Sleep. We spend a third of our lives doing it and yet precious little is known why. Scientists continue to try to unpack the phenomena that unite us all, but we’re not even sure how much we need.

Conventional wisdom says eight hours is the gold standard, but then again, that might be a product of arithmetic: studies show that, on average, we get between seven and nine hours a night. Eight falls right in the middle and is an easy number to pass around.

But from an athlete’s standpoint, high-performing stars often shirk the rule in favour of a great deal more. NBA legend LeBron James aims for ten hours a night, while Floyd Mayweather enjoys an incredible 12 hours and routinely wakes at 2 o’clock in the afternoon. The Real Madrid football team get a 1PM siesta during every training session and Michael Phelps is a firm believer in an extra hour of shut-eye.

Sleep is vital to survival. We grow muscle tissues, synthesise proteins and lay the foundation for tissue repair when we sleep. Perhaps more pertinently, our brains benefit too, organizing new memories and gearing up for a new day.

On less than six hours of shut-eye a night, most of us will struggle to concentrate in the morning. A lack of sleep has a cumulative negative effect, day by day. Yet within weeks, our brains trick us into feeling normal again. Scientists posit that people running low on sleep take bigger risks, exhibiting behaviour commonly associated with alcohol consumption. That might explain the excessive risk-taking you find on Wall Street, where sleep is hard to come by.

One thing is clear: if you’re exercising, you need to give your body rest.

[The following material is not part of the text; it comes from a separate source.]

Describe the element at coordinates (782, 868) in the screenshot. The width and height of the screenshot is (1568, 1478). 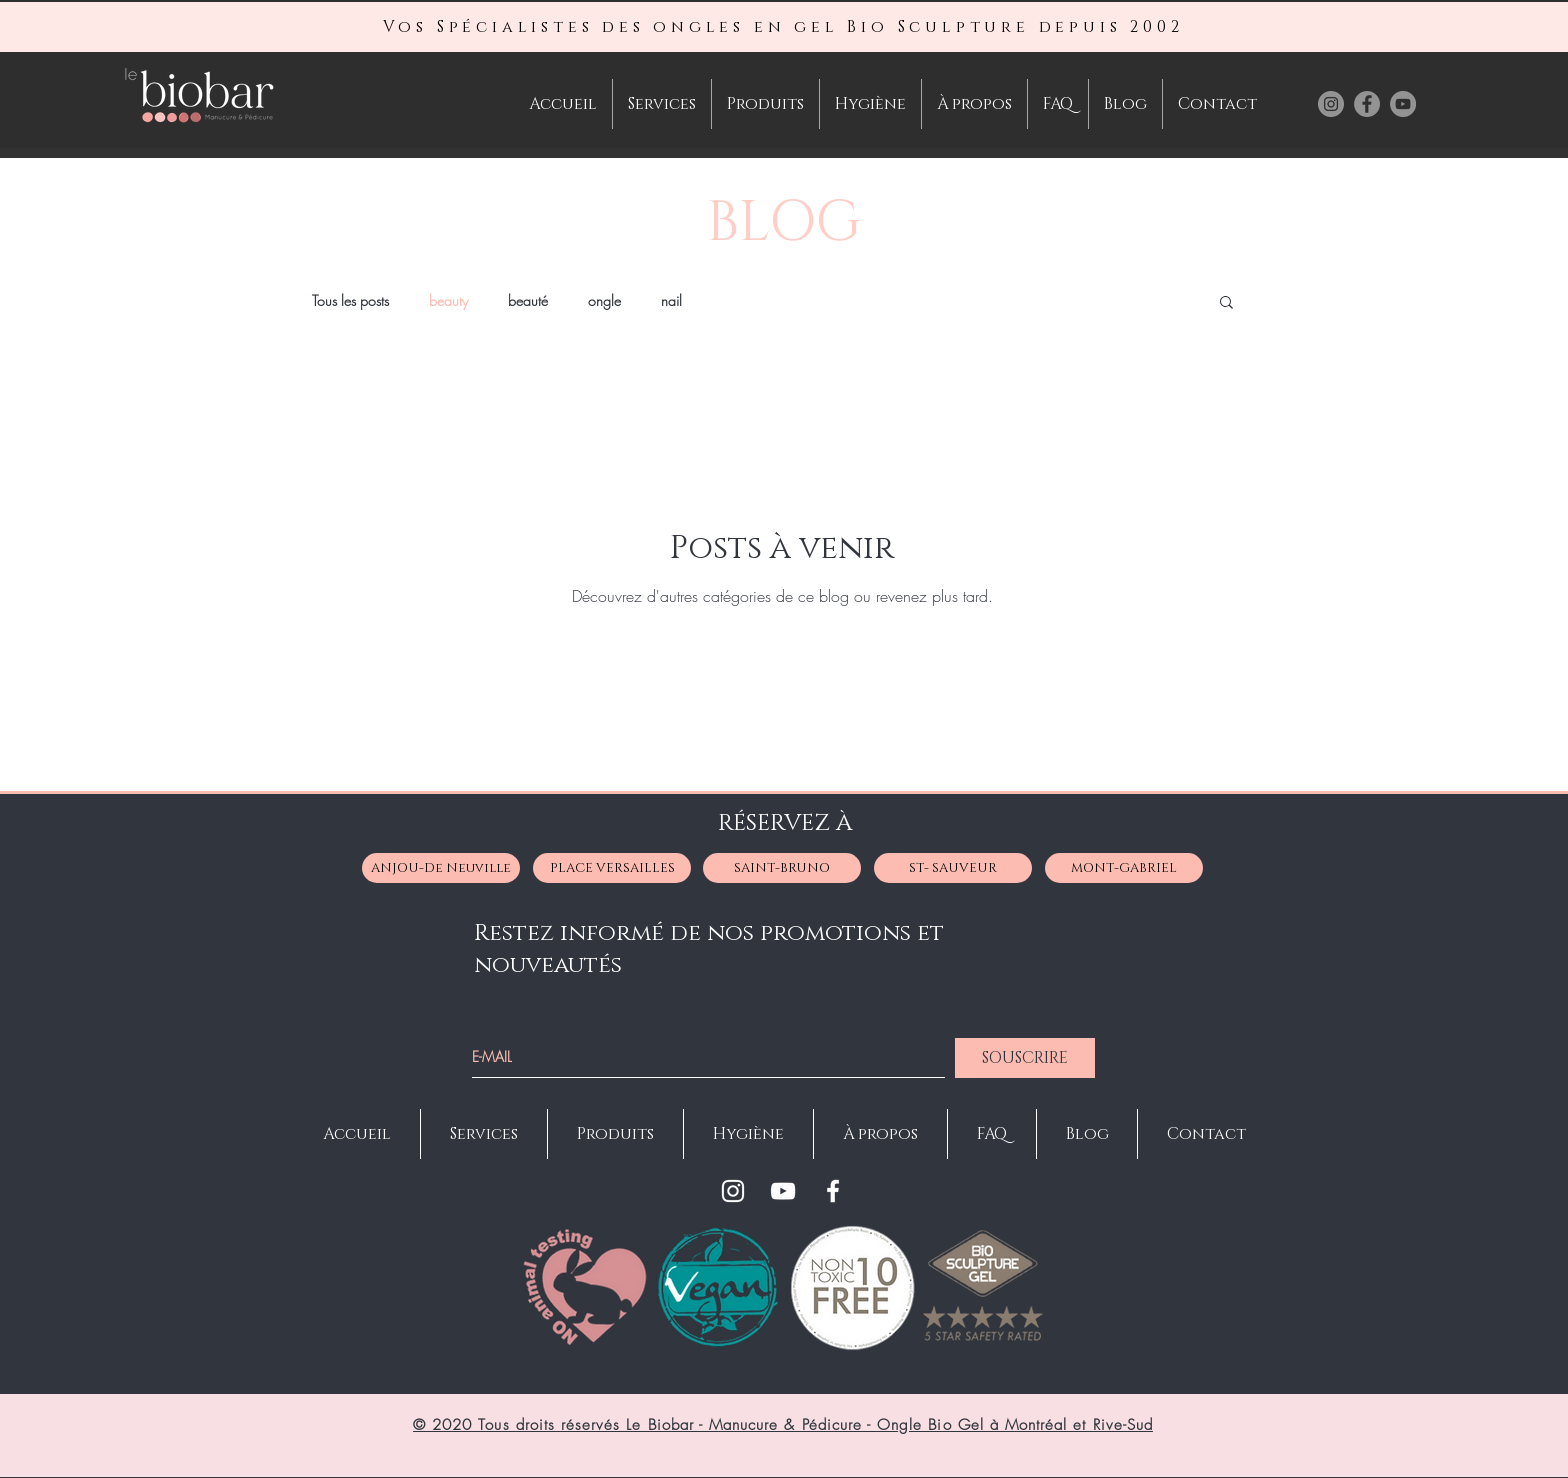
I see `[SAINT-BRUNO]` at that location.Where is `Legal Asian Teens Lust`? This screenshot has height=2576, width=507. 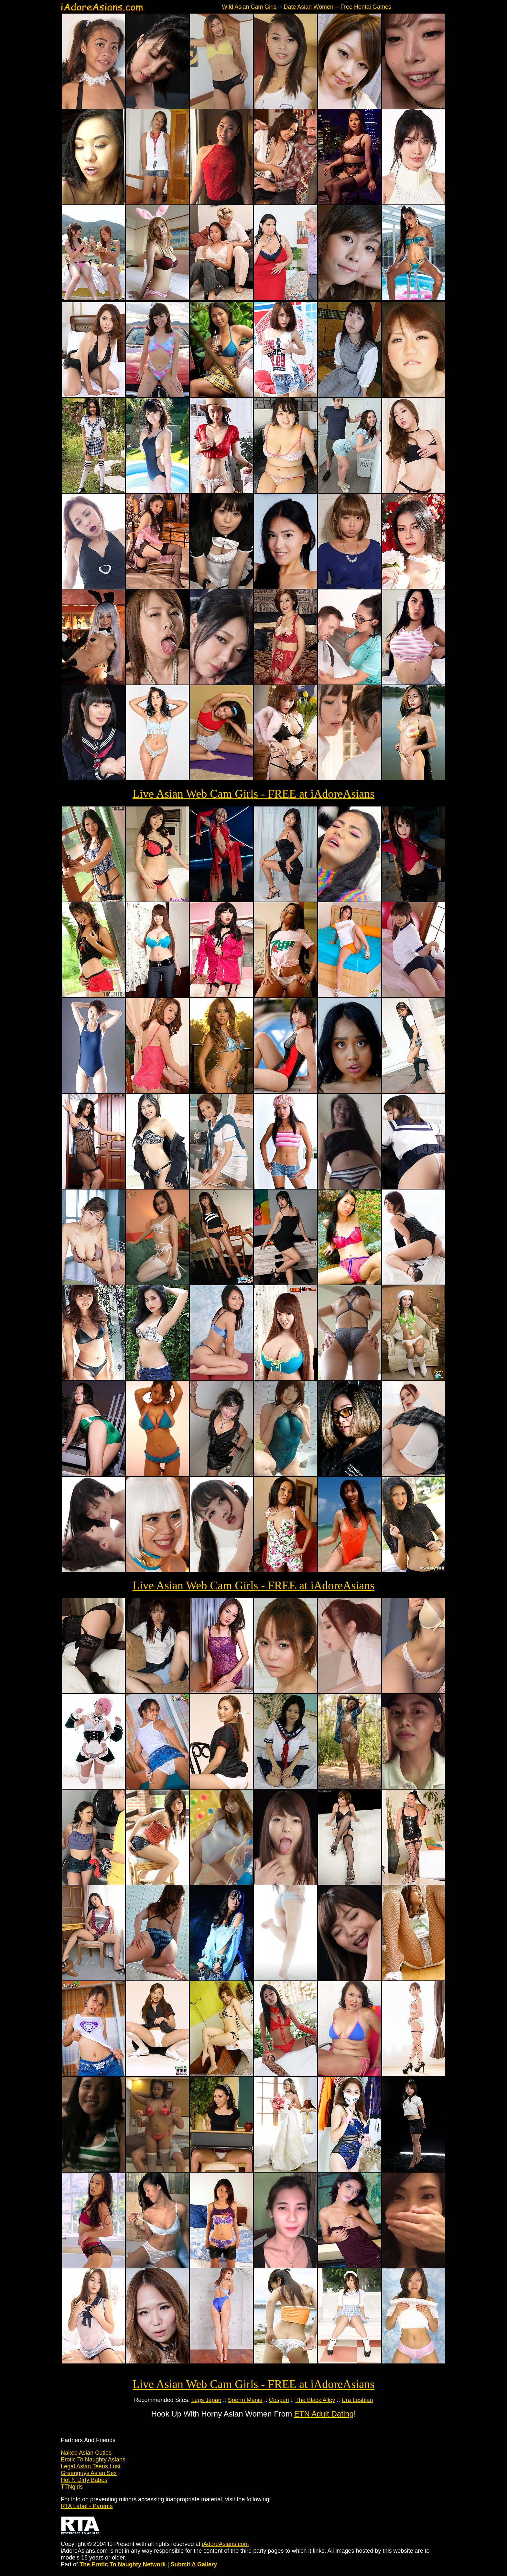 Legal Asian Teens Lust is located at coordinates (91, 2466).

Here are some tips to bear in mind:

 

  • Try to go to bed at the same time each night, and wake at the same time every morning. This will boost alertness and aid your internal clock. It’s also useful advice for headache sufferers.
  • Sleep in darkness. Our bodies operate on a natural biological rhythm and we seek an absence of light when it’s time to get rest.
  • If you’re struggling to sleep, up your exercise quotient. A regular gym routine is proven to contribute to good quality sleep.
  • Put your phone away: studies show that phones and computers emit the kind of light that keeps your brain active. If you want uninterrupted sleep, dispense with phones and laptops an hour before bed and choose a book to read instead.

 

In the end, sticking to a regular routine is crucial. Our bodies benefit from routine, and a regular sleep cycle will immediately make you feel better.